Post#1383 » by shrink » Fri Jun 21, 2024 4:08 pm
I have been meaning to write a little something about Towns super-max extension. While public perception is that this is an overpay, I disagree, and I like it on principle. Hear me out.
In 1997, when Glen Taylor paid a 21-year old Garnett a whopping $126 mil extension, it shook the other owners, who demanded that the league install max contract rules, based on a percentage of the salary cap. If a kid like KG got paid like this, other owners feared that their stars would demand similar contracts. It set a tentpole for their beliefs, but the important part is that Garnett was so exceptional, he was worth that deal - and likely more!

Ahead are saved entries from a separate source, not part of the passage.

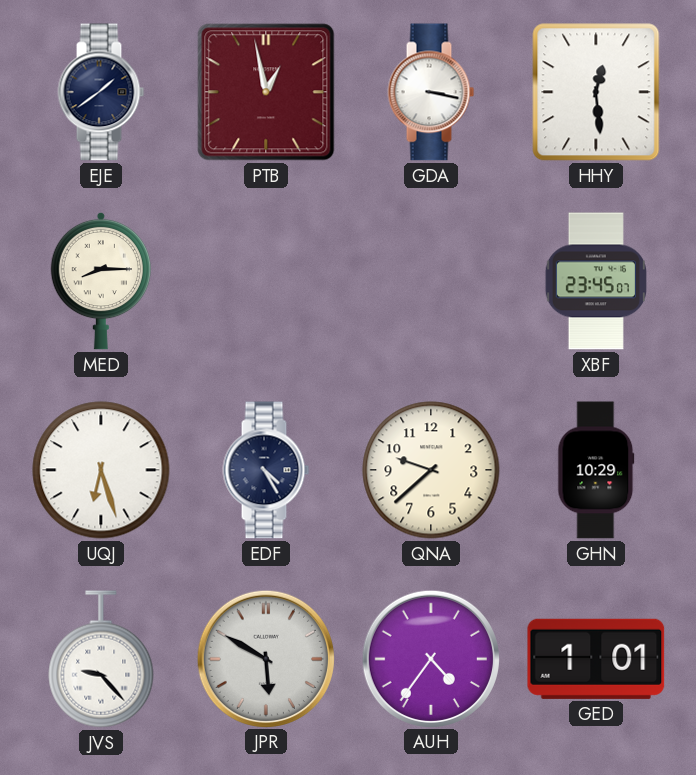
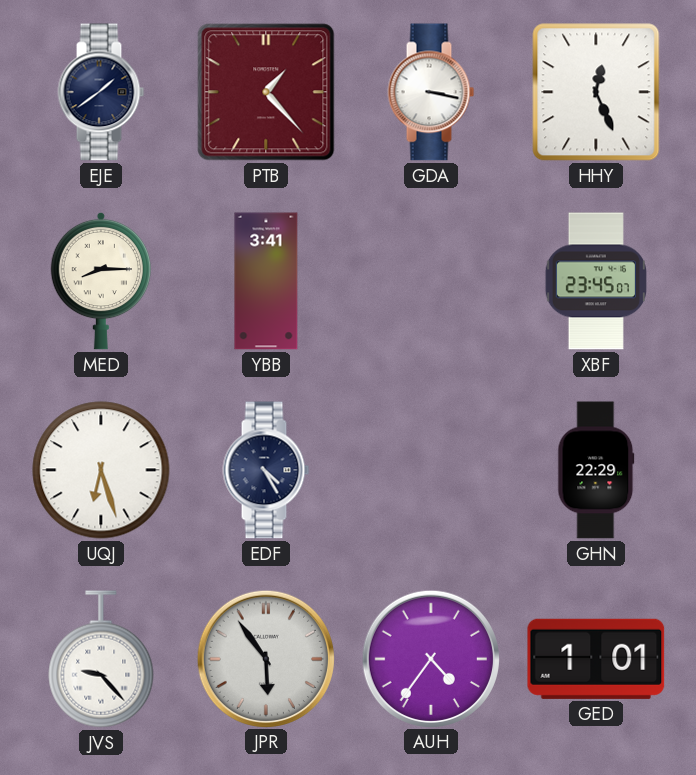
PTB: 12:58 -> 1:23
HHY: 12:29 -> 12:26
YBB: none -> 3:41
QNA: 9:38 -> none
GHN: 10:29 -> 22:29
JPR: 5:50 -> 5:54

Flash forward to today. We have maybe 50 players in the NBA making max deals. Why? Because without exceptional players, and more than one of them, teams just don’t have enough talent to win, and draw fans. It is these top 50 players that drive franchise success, not the average or even good players. I believe nearly all max deal players are underpaid, and the evidence supports it.
We tend to use tentpole players like Jokic as a tentpole. If a team pays a max or supermax salary, we look at other players making the same amount, and think “that’s a lot of money for less production!” That is true, but a better way to look at it is, “my max player is underpaid, and a good deal .. Jokic is underpaid too, and an even better deal.” Imagine I was selling cars but the highest price I could offer was $10k. If Denver got there first and bought the Rolls Royce, that doesn’t mean you don’t spend your $10k to get the Audi.
Evidence over the last few years supports this as well. When we looked at players like Westbrook and Harden, we said, “they are so overpaid, they are the worst contracts in the league and untradeable, without giving up picks!” Time and again, this perception is wrong. In the real world, not only do these players get traded, and they bring back positive returns.
I think there is a fallacy that when Towns starts his super-max deal, he becomes a bad contract. No, he is an expensive, highly-skilled player. A player doesn’t even qualify for a supermax without being very good. A supermax player does not need to be a #1 option either for the deal to be worthwhile, and we are fortunate to have such a talented player be willing to sacrifice, and support a rising star, rather than just demand a trade, or walk for nothing. In the playoffs, we faced three teams with elite max players, and other maxes in support. We succeeded because our #2 and #3 maxes generally outplayed theirs.